If you reach for a state machine library (XState, Robot, Zag), this is exactly the shape they shine at. For something small, a typed discriminated union and a switch are enough.

Think of It Like a Concierge

A hotel concierge. The guest says what they want, in plain English. The concierge picks the right staff member, asks them to do the thing, reports back, and asks if there's anything else.

The guest is your user.
The concierge is the LLM.
The staff are your tools.
The hotel front desk is your React tree.

The guest never goes into the kitchen, never operates the elevator, never opens the safe. The concierge interprets intent. The staff actually execute. If something goes wrong, the concierge owns the apology and the rollback.

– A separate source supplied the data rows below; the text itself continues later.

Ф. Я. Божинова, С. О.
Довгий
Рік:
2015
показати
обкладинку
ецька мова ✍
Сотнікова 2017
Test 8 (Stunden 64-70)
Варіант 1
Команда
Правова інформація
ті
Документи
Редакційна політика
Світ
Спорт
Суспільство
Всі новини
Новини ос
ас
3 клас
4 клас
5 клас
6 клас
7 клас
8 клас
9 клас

Two things the concierge does not do: take payment without confirmation, or do something irreversible without checking back. That's the trust boundary, and it's the same in software.

Streaming, Not Buffering

The temptation is to wait for the full response and render it once. Don't. Token streaming is one of the few patterns that changes the feel of an AI app, and React handles it well if you set it up right.

Use the platform: fetch with a streamed body, or the official SDK's streaming client. Push tokens into state, render markdown progressively.

const [text, setText] = useState("");

async function run(prompt: string) {
  setText("");
  const stream = await client.messages.stream({
    model: "claude-sonnet-4-6",
    messages: [{ role: "user", content: prompt }],
  });
  for await (const event of stream) {
    if (event.type === "content_block_delta") {
      setText((prev) => prev + event.delta.text);
    }
  }
}

Two traps to avoid.

Don't call setState per token. Tokens fly in faster than the display refreshes. Setting state on every one fires 100+ renders per second for zero user-visible benefit. Coalesce with requestAnimationFrame:

let pending = "";
let scheduled = false;

function append(delta: string) {
  pending += delta;
  if (scheduled) return;
  scheduled = true;
  requestAnimationFrame(() => {
    const chunk = pending;
    pending = "";
    scheduled = false;
    setText((prev) => prev + chunk);
  });
}

for await (const event of stream) {
  if (event.type === "content_block_delta") {
    append(event.delta.text);
  }
}

Now state updates cap at the display refresh rate, no matter how fast the model streams.

Markdown rendering is O(n²) if you re-parse a growing string per token. Use a streaming-friendly renderer (the ones built for AI surfaces, like react-markdown with a careful memo boundary), or hold the raw text and only re-parse on a frame boundary.

const Streamed = memo(function Streamed({ text }: { text: string }) {
  return <ReactMarkdown>{text}</ReactMarkdown>;
});

The memo plus the RAF coalescing means a 2,000-token response renders in 30 to 40 frames, not 2,000.

Tool Calling, In React Terms

A tool call is the model saying: "here's a function I want to run, with these arguments." Your job:

Recognise the tool call in the stream.
Validate the arguments against a schema.
Run the tool.
Feed the result back to the model.
Reflect any UI side effects.

The flow looks like this:

Tool Calling, In React Terms diagram

The third and fifth steps are where React design gets interesting. A tool can be pure (look up data, return JSON). A tool can also be destructive in your UI (open a dialog, navigate to a page, delete a record).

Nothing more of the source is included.